Most Recent Report Documents Ongoing Abuses, Lack of Justice

Women from more than forty South Sudanese womens organizations carry placards during a march through the city to express the frustration and suffering that women and children face in Juba, South Sudan on December 9, 2017.   © STEFANIE GLINSKI/AFP/Getty Images

The United Nations Human Rights Council should keep pressure on South Sudan to address ongoing rights abuses and the need for accountability.

Next Monday, the Commission on Human Rights in South Sudan will brief the council on its most recent report which documents continuing human rights abuses and impunity for widespread atrocities committed in the country’s conflict, despite the 2018 peace agreement and formation of a unity government.

The commission concluded in its report that serious crimes continue to be committed, including forced recruitment of children for armed conflict and sexual and gender-based violence, as well as the crime of intentional starvation of the civilian population as a weapon of war. These serious and ongoing crimes and others such as abductions of women and girls warrant the council’s continued scrutiny through the work of the commission, whose current mandate expires this month.

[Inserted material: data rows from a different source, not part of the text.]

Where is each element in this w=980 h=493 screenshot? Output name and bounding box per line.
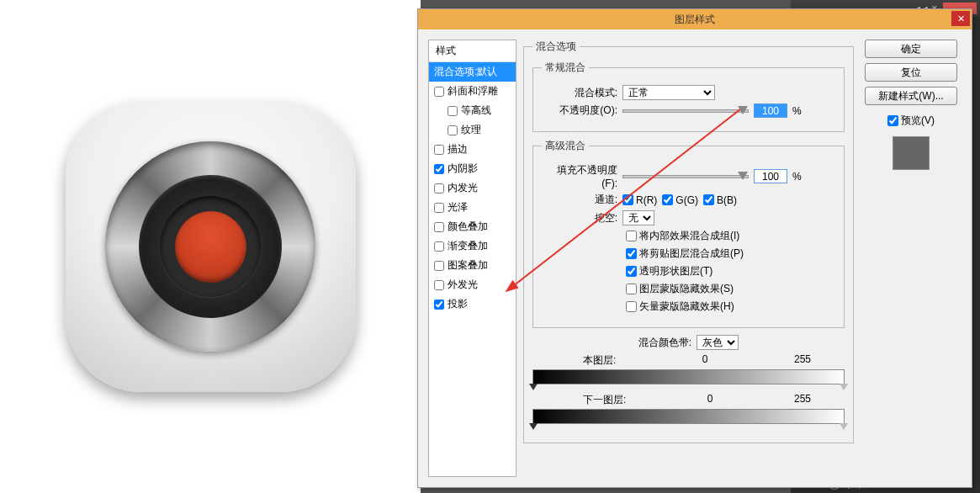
style-item-label: 内阴影	[448, 162, 478, 176]
styles-list: 样式 混合选项:默认斜面和浮雕等高线纹理描边内阴影内发光光泽颜色叠加渐变叠加图案…	[428, 40, 516, 477]
blend-if-label: 混合颜色带:	[638, 336, 691, 350]
knockout-select[interactable]: 无	[622, 210, 654, 225]
blend-mode-select[interactable]: 正常	[622, 85, 715, 100]
style-checkbox[interactable]	[448, 106, 458, 116]
ok-button[interactable]: 确定	[865, 40, 957, 58]
style-item-label: 光泽	[448, 200, 468, 215]
style-item-label: 内发光	[448, 181, 478, 195]
artwork-metal-ring	[105, 141, 315, 352]
channel-b-checkbox[interactable]: B(B)	[703, 194, 737, 206]
style-item-7[interactable]: 光泽	[429, 198, 516, 217]
style-item-label: 渐变叠加	[448, 239, 488, 253]
layer-style-dialog: 图层样式 ✕ 样式 混合选项:默认斜面和浮雕等高线纹理描边内阴影内发光光泽颜色叠…	[417, 8, 972, 488]
style-checkbox[interactable]	[434, 300, 444, 310]
style-item-8[interactable]: 颜色叠加	[429, 217, 516, 236]
fill-opacity-input[interactable]	[754, 169, 787, 183]
style-item-label: 外发光	[448, 278, 478, 292]
preview-checkbox[interactable]: 预览(V)	[887, 114, 935, 128]
style-item-4[interactable]: 描边	[429, 140, 516, 159]
percent-label: %	[792, 105, 802, 117]
range-low: 0	[702, 353, 708, 368]
style-item-label: 纹理	[461, 123, 481, 137]
style-item-12[interactable]: 投影	[429, 294, 516, 314]
style-item-label: 等高线	[461, 103, 491, 118]
dialog-title: 图层样式	[675, 13, 715, 27]
styles-header: 样式	[429, 40, 516, 62]
knockout-label: 挖空:	[542, 211, 617, 225]
blend-mode-label: 混合模式:	[542, 86, 617, 100]
under-layer-label: 下一图层:	[583, 393, 626, 407]
style-item-label: 描边	[448, 142, 468, 156]
blending-options-group: 混合选项 常规混合 混合模式: 正常 不透明度(O): % 高级混	[523, 40, 854, 443]
blending-options-panel: 混合选项 常规混合 混合模式: 正常 不透明度(O): % 高级混	[523, 40, 854, 477]
channels-label: 通道:	[542, 193, 617, 207]
style-item-10[interactable]: 图案叠加	[429, 256, 516, 275]
style-item-9[interactable]: 渐变叠加	[429, 236, 516, 256]
percent-label: %	[792, 171, 802, 183]
style-item-5[interactable]: 内阴影	[429, 159, 516, 178]
style-checkbox[interactable]	[434, 203, 444, 213]
artwork-red-center	[175, 211, 246, 283]
style-item-label: 混合选项:默认	[434, 65, 497, 79]
opt-inner-fx-group[interactable]: 将内部效果混合成组(I)	[626, 229, 739, 243]
general-blend-legend: 常规混合	[542, 61, 589, 75]
style-item-0[interactable]: 混合选项:默认	[429, 62, 516, 82]
opt-transparency-shapes[interactable]: 透明形状图层(T)	[626, 264, 712, 278]
fill-opacity-label: 填充不透明度(F):	[542, 163, 617, 189]
reset-button[interactable]: 复位	[865, 63, 957, 82]
general-blend-group: 常规混合 混合模式: 正常 不透明度(O): %	[532, 61, 845, 132]
opacity-input[interactable]	[754, 103, 787, 118]
style-item-label: 投影	[448, 297, 468, 311]
advanced-blend-legend: 高级混合	[542, 139, 589, 153]
style-item-1[interactable]: 斜面和浮雕	[429, 82, 516, 101]
style-item-2[interactable]: 等高线	[429, 101, 516, 120]
preview-swatch	[893, 136, 930, 170]
channel-g-checkbox[interactable]: G(G)	[662, 194, 698, 206]
new-style-button[interactable]: 新建样式(W)...	[865, 87, 957, 105]
range-high: 255	[794, 353, 811, 368]
blending-options-legend: 混合选项	[532, 40, 580, 54]
opt-layer-mask-hide[interactable]: 图层蒙版隐藏效果(S)	[626, 282, 734, 296]
style-item-11[interactable]: 外发光	[429, 275, 516, 294]
canvas-area	[0, 0, 421, 493]
style-checkbox[interactable]	[434, 241, 444, 252]
style-item-3[interactable]: 纹理	[429, 120, 516, 140]
style-checkbox[interactable]	[434, 87, 444, 97]
dialog-title-bar[interactable]: 图层样式 ✕	[418, 9, 972, 29]
style-checkbox[interactable]	[434, 183, 444, 193]
style-item-label: 颜色叠加	[448, 220, 488, 234]
opt-vector-mask-hide[interactable]: 矢量蒙版隐藏效果(H)	[626, 300, 734, 314]
style-item-label: 斜面和浮雕	[448, 84, 498, 98]
artwork-rounded-rect	[66, 102, 356, 392]
style-checkbox[interactable]	[434, 145, 444, 155]
style-checkbox[interactable]	[434, 261, 444, 271]
under-layer-blend-slider[interactable]	[532, 409, 845, 424]
range-high: 255	[794, 393, 811, 407]
style-checkbox[interactable]	[448, 125, 458, 135]
channel-r-checkbox[interactable]: R(R)	[622, 194, 657, 206]
this-layer-label: 本图层:	[583, 353, 616, 368]
style-item-6[interactable]: 内发光	[429, 178, 516, 198]
fill-opacity-slider[interactable]	[622, 175, 749, 178]
artwork-dark-ring	[139, 175, 282, 318]
blend-if-select[interactable]: 灰色	[697, 335, 739, 350]
advanced-blend-group: 高级混合 填充不透明度(F): % 通道: R(R) G(G) B(B)	[532, 139, 845, 328]
dialog-close-button[interactable]: ✕	[951, 11, 970, 26]
style-item-label: 图案叠加	[448, 258, 488, 273]
opacity-label: 不透明度(O):	[542, 103, 617, 118]
style-checkbox[interactable]	[434, 280, 444, 290]
style-checkbox[interactable]	[434, 222, 444, 232]
artwork-inner-ring	[160, 196, 261, 297]
opt-clip-group[interactable]: 将剪贴图层混合成组(P)	[626, 246, 744, 261]
opacity-slider[interactable]	[622, 109, 749, 113]
style-checkbox[interactable]	[434, 164, 444, 174]
range-low: 0	[707, 393, 713, 407]
dialog-button-column: 确定 复位 新建样式(W)... 预览(V)	[861, 40, 961, 477]
this-layer-blend-slider[interactable]	[532, 369, 845, 384]
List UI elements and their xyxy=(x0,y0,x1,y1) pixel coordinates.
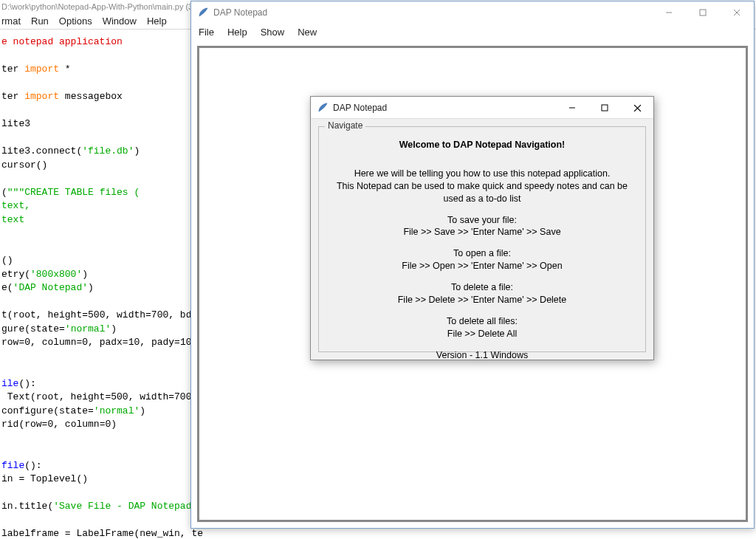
code-line: ) xyxy=(82,269,88,280)
code-line: gure(state= xyxy=(1,323,65,334)
code-line: ( xyxy=(1,187,7,198)
code-line: Text(root, height= xyxy=(1,391,111,402)
code-string: text xyxy=(1,214,24,225)
code-string: 'normal' xyxy=(94,405,140,416)
navigate-delete-block: To delete a file: File >> Delete >> 'Ent… xyxy=(328,281,636,306)
code-string: 'file.db' xyxy=(82,145,134,157)
code-string: 'Save File - DAP Notepad' xyxy=(53,501,197,512)
notepad-window-buttons xyxy=(652,1,754,24)
code-string: '800x800' xyxy=(30,269,82,280)
tk-feather-icon xyxy=(197,7,209,18)
code-string: text, xyxy=(1,200,30,211)
code-line: , column= xyxy=(53,419,105,430)
code-line: , pady= xyxy=(140,337,180,348)
navigate-title-text: DAP Notepad xyxy=(333,103,387,113)
code-string: 'normal' xyxy=(65,323,111,334)
code-line: ) xyxy=(111,323,117,334)
navigate-deleteall-heading: To delete all files: xyxy=(328,315,636,328)
navigate-intro: Here we will be telling you how to use t… xyxy=(328,168,636,205)
code-line: labelframe = LabelFrame(new_win, te xyxy=(1,528,203,539)
navigate-deleteall-body: File >> Delete All xyxy=(328,328,636,340)
code-number: 700 xyxy=(151,309,168,320)
svg-rect-5 xyxy=(602,105,608,111)
close-button[interactable] xyxy=(720,1,754,24)
navigate-version: Version - 1.1 Windows xyxy=(328,349,636,362)
code-line: t(root, height= xyxy=(1,309,88,320)
navigate-delete-heading: To delete a file: xyxy=(328,281,636,294)
code-number: 10 xyxy=(128,337,140,348)
navigate-body: Welcome to DAP Notepad Navigation! Here … xyxy=(328,136,636,343)
navigate-intro-line2: This Notepad can be used to make quick a… xyxy=(328,180,636,205)
code-number: 500 xyxy=(88,309,105,320)
code-number: 0 xyxy=(82,337,88,348)
code-string: """CREATE TABLE files ( xyxy=(7,187,140,198)
notepad-menu-file[interactable]: File xyxy=(199,27,214,38)
navigate-labelframe-caption: Navigate xyxy=(325,120,365,131)
code-line: * xyxy=(59,63,71,75)
code-line: () xyxy=(1,255,13,266)
navigate-window-buttons xyxy=(556,97,653,119)
notepad-title-text: DAP Notepad xyxy=(213,7,267,18)
code-line: , column= xyxy=(30,337,82,348)
code-line: cursor() xyxy=(1,159,47,171)
code-line: ) xyxy=(88,282,94,293)
code-line: ) xyxy=(111,419,117,430)
code-line: ter xyxy=(1,63,24,75)
navigate-welcome: Welcome to DAP Notepad Navigation! xyxy=(328,139,636,151)
code-line: in.title( xyxy=(1,501,53,512)
notepad-titlebar[interactable]: DAP Notepad xyxy=(191,1,754,24)
maximize-button[interactable] xyxy=(686,1,720,24)
navigate-delete-body: File >> Delete >> 'Enter Name' >> Delete xyxy=(328,294,636,306)
tk-feather-icon xyxy=(317,102,329,114)
code-line: , width= xyxy=(128,391,174,402)
code-keyword: import xyxy=(24,63,59,75)
idle-menu-options[interactable]: Options xyxy=(59,16,92,27)
code-line: lite3.connect( xyxy=(1,145,82,157)
code-line: ) xyxy=(134,145,140,157)
notepad-menu-new[interactable]: New xyxy=(298,27,317,38)
notepad-menubar: File Help Show New xyxy=(191,24,754,40)
navigate-save-body: File >> Save >> 'Enter Name' >> Save xyxy=(328,226,636,238)
code-line: configure(state= xyxy=(1,405,94,416)
code-line: (): xyxy=(24,460,41,471)
navigate-labelframe: Navigate Welcome to DAP Notepad Navigati… xyxy=(318,126,646,352)
minimize-button[interactable] xyxy=(652,1,686,24)
navigate-deleteall-block: To delete all files: File >> Delete All xyxy=(328,315,636,340)
code-line: , width= xyxy=(105,309,151,320)
code-keyword: import xyxy=(24,91,59,102)
code-def: file xyxy=(1,460,24,471)
navigate-save-heading: To save your file: xyxy=(328,214,636,227)
maximize-button[interactable] xyxy=(588,97,621,119)
idle-menu-window[interactable]: Window xyxy=(103,16,137,27)
close-button[interactable] xyxy=(621,97,653,119)
code-line: ) xyxy=(140,405,145,416)
notepad-menu-help[interactable]: Help xyxy=(227,27,247,38)
code-line: lite3 xyxy=(1,118,30,129)
navigate-save-block: To save your file: File >> Save >> 'Ente… xyxy=(328,214,636,239)
navigate-intro-line1: Here we will be telling you how to use t… xyxy=(328,168,636,180)
code-line: in = Toplevel() xyxy=(1,473,88,484)
code-line: e notepad application xyxy=(1,36,123,47)
minimize-button[interactable] xyxy=(556,97,588,119)
code-line: e( xyxy=(1,282,13,293)
navigate-open-heading: To open a file: xyxy=(328,247,636,260)
navigate-open-block: To open a file: File >> Open >> 'Enter N… xyxy=(328,247,636,272)
code-line: row= xyxy=(1,337,24,348)
code-number: 0 xyxy=(24,337,30,348)
navigate-titlebar[interactable]: DAP Notepad xyxy=(311,97,653,119)
code-string: 'DAP Notepad' xyxy=(13,282,88,293)
code-line: etry( xyxy=(1,269,30,280)
idle-menu-run[interactable]: Run xyxy=(31,16,49,27)
idle-menu-help[interactable]: Help xyxy=(147,16,167,27)
notepad-menu-show[interactable]: Show xyxy=(261,27,285,38)
code-line: messagebox xyxy=(59,91,123,102)
idle-menu-format[interactable]: rmat xyxy=(1,16,21,27)
code-line: rid(row= xyxy=(1,419,47,430)
code-number: 500 xyxy=(111,391,128,402)
navigate-open-body: File >> Open >> 'Enter Name' >> Open xyxy=(328,260,636,272)
code-def: ile xyxy=(1,378,18,389)
code-number: 700 xyxy=(174,391,191,402)
svg-rect-1 xyxy=(700,10,706,16)
code-line: (): xyxy=(18,378,35,389)
code-line: , padx= xyxy=(88,337,128,348)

The council should renew the mandate of the commission during its session, which runs until March 20, so it can continue documenting abuses and supporting justice for the crimes.

The once promising proposal to hold perpetrators to account in a Hybrid Court for South Sudan has yet to materialize. Although the parties agreed to create the court in partnership with the African Union as part of their agreements to end the conflict, the commission finds that “little progress” was made last year to get the court up and running.

Human Rights Watch meetings in South Sudan and Ethiopia in August and September 2019 underscored a lack of communication or plan by South Sudanese authorities to support the court’s formation. The AU Commission has made repeated attempts to prompt progress with South Sudanese authorities on the court to no avail.

The South Sudan commission has a mandate to document abuses and collect, preserve, and analyze evidence with a view to contributing to effective trials for the crimes down the road. The ongoing work of the commission is critical given lack of progress on prosecuting abusers and continued rights violations.

Victims deserve justice for the widespread atrocities committed during South Sudan’s civil conflict, including to contribute to a durable peace in the country. Renewing the mandate of the commission is the best opportunity at present for laying the foundations for justice in the future.